What is being asked: Using the data below, return the stretch from the line that contains "ion demonstration project." through the line that contains "the contract. Furthermor", both included, exactly as it stands and nothing beyond it.

Material provided:
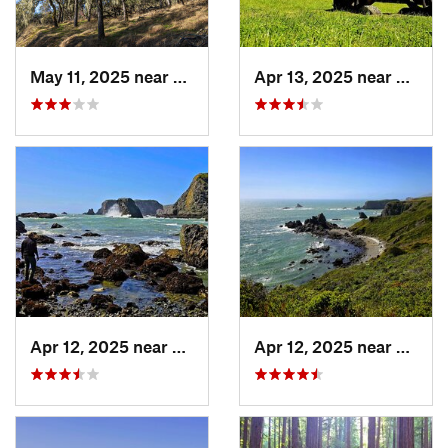
May 11, 2025 near
Yountville, CA
Apr 13, 2025 near
Guern
Apr 12, 2025 near
Monte Rio, CA
Apr 12, 2025 near
Monte 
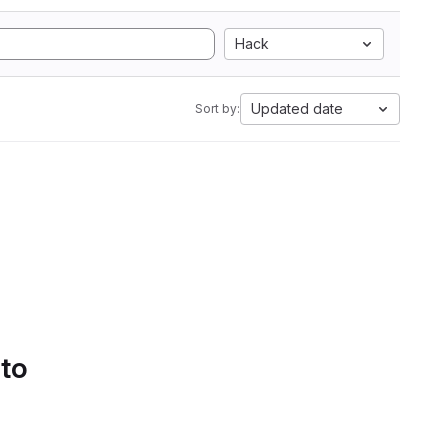
Hack
Updated date
Sort by:
 to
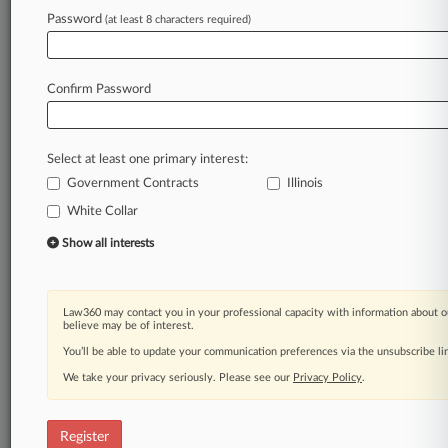
Law360 is on it, so you are, too.
Password
(at least 8 characters required)
A Law360 subscription puts you at the center
of fast-moving legal issues, trends and
developments so you can act with speed and
Confirm Password
confidence. Over 200 articles are published
daily across more than 60 topics, industries,
practice areas and jurisdictions.
Select at least one primary interest:
Government Contracts
Illinois
A Law360 subscription includes features such
as
White Collar
Daily newsletters
Show all interests
Expert analysis
Mobile app
Advanced search
Law360 may contact you in your professional capacity with information about o
Judge information
believe may be of interest.
Real-time alerts
You’ll be able to update your communication preferences via the unsubscribe l
450K+ searchable archived articles
And more!
We take your privacy seriously. Please see our
Privacy Policy
.
Experience Law360 today with a
free 7-day trial.
Register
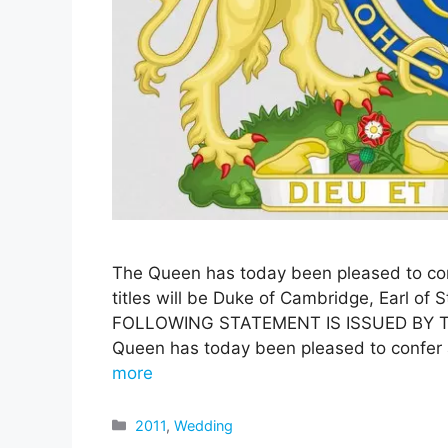
The Queen has today been pleased to con
titles will be Duke of Cambridge, Earl of
FOLLOWING STATEMENT IS ISSUED BY 
Queen has today been pleased to confer 
more
Categories
2011
,
Wedding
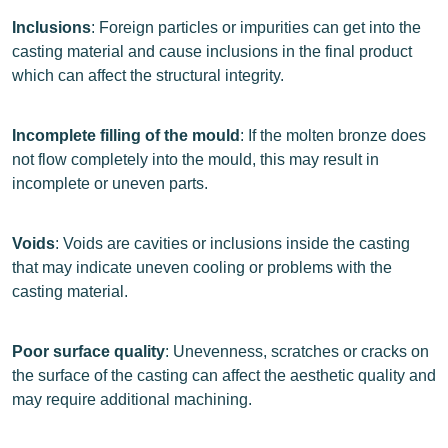
Inclusions
: Foreign particles or impurities can get into the
casting material and cause inclusions in the final product
which can affect the structural integrity.
Incomplete filling of the mould
: If the molten bronze does
not flow completely into the mould, this may result in
incomplete or uneven parts.
Voids
: Voids are cavities or inclusions inside the casting
that may indicate uneven cooling or problems with the
casting material.
Poor surface quality
: Unevenness, scratches or cracks on
the surface of the casting can affect the aesthetic quality and
may require additional machining.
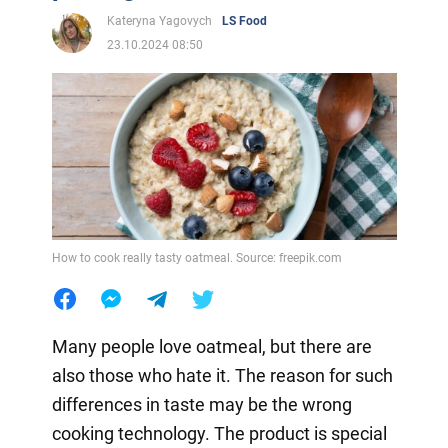
Kateryna Yagovych
LS Food
23.10.2024 08:50
How to cook really tasty oatmeal. Source: freepik.com
Many people love oatmeal, but there are
also those who hate it. The reason for such
differences in taste may be the wrong
cooking technology. The product is special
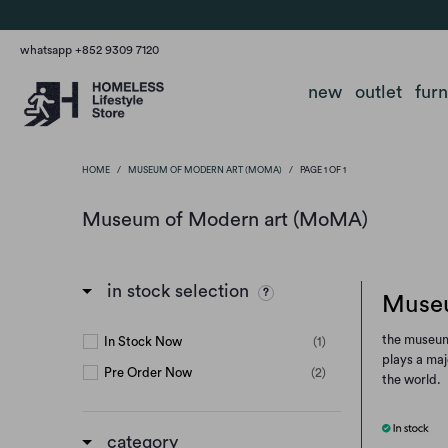
whatsapp +852 9309 7120
new
outlet
fur
HOME
/
MUSEUM OF MODERN ART (MOMA)
/
PAGE 1 OF 1
Museum of Modern art (MoMA)
in stock selection
Museu
the museum 
In Stock Now
(1)
plays a maj
Pre Order Now
(2)
the world.
category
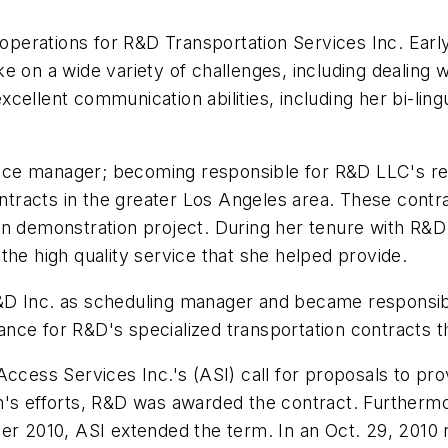
f operations for R&D Transportation Services Inc. Ear
take on a wide variety of challenges, including dealing
ellent communication abilities, including her bi-lingu
ice manager; becoming responsible for R&D LLC's re
contracts in the greater Los Angeles area. These con
ion demonstration project. During her tenure with R
the high quality service that she helped provide.
D Inc. as scheduling manager and became responsible 
ce for R&D's specialized transportation contracts th
ccess Services Inc.'s (ASI) call for proposals to prov
's efforts, R&D was awarded the contract. Furthermor
er 2010, ASI extended the term. In an Oct. 29, 2010 re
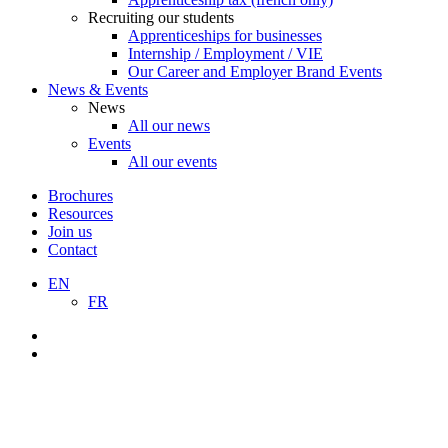
Recruiting our students
Apprenticeships for businesses
Internship / Employment / VIE
Our Career and Employer Brand Events
News & Events
News
All our news
Events
All our events
Brochures
Resources
Join us
Contact
EN
FR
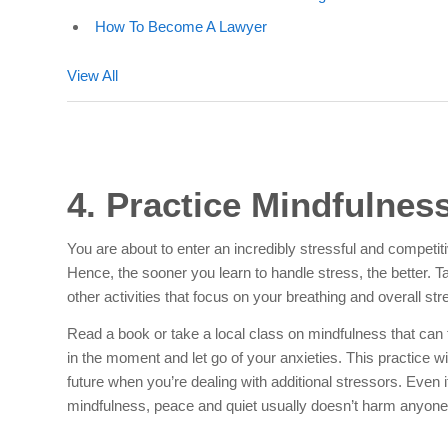
How To Become A Lawyer
View All
4. Practice Mindfulnes
You are about to enter an incredibly stressful and competi
Hence, the sooner you learn to handle stress, the better. T
other activities that focus on your breathing and overall stre
Read a book or take a local class on mindfulness that can
in the moment and let go of your anxieties. This practice wi
future when you’re dealing with additional stressors. Even i
mindfulness, peace and quiet usually doesn’t harm anyone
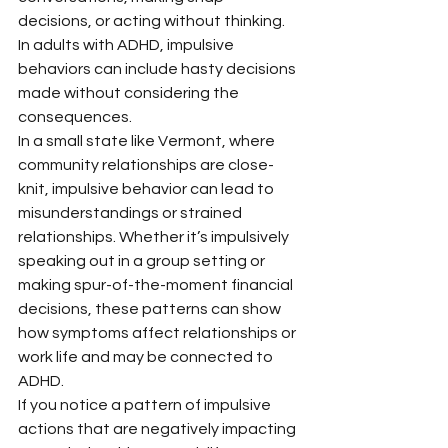
decisions, or acting without thinking. 
In adults with ADHD, impulsive 
behaviors can include hasty decisions 
made without considering the 
consequences.
In a small state like Vermont, where 
community relationships are close-
knit, impulsive behavior can lead to 
misunderstandings or strained 
relationships. Whether it’s impulsively 
speaking out in a group setting or 
making spur-of-the-moment financial 
decisions, these patterns can show 
how symptoms affect relationships or 
work life and may be connected to 
ADHD.
If you notice a pattern of impulsive 
actions that are negatively impacting 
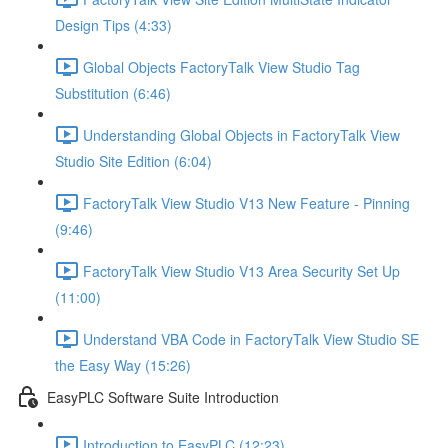
Design Tips (4:33)
Global Objects FactoryTalk View Studio Tag
Substitution (6:46)
Understanding Global Objects in FactoryTalk View
Studio Site Edition (6:04)
FactoryTalk View Studio V13 New Feature - Pinning
(9:46)
FactoryTalk View Studio V13 Area Security Set Up
(11:00)
Understand VBA Code in FactoryTalk View Studio SE
the Easy Way (15:26)
EasyPLC Software Suite Introduction
Introduction to EasyPLC (12:23)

Answer area:
ion demonstration project. During her tenure with R
the high quality service that she helped provide.
D Inc. as scheduling manager and became responsible 
ce for R&D's specialized transportation contracts th
ccess Services Inc.'s (ASI) call for proposals to prov
's efforts, R&D was awarded the contract. Furthermor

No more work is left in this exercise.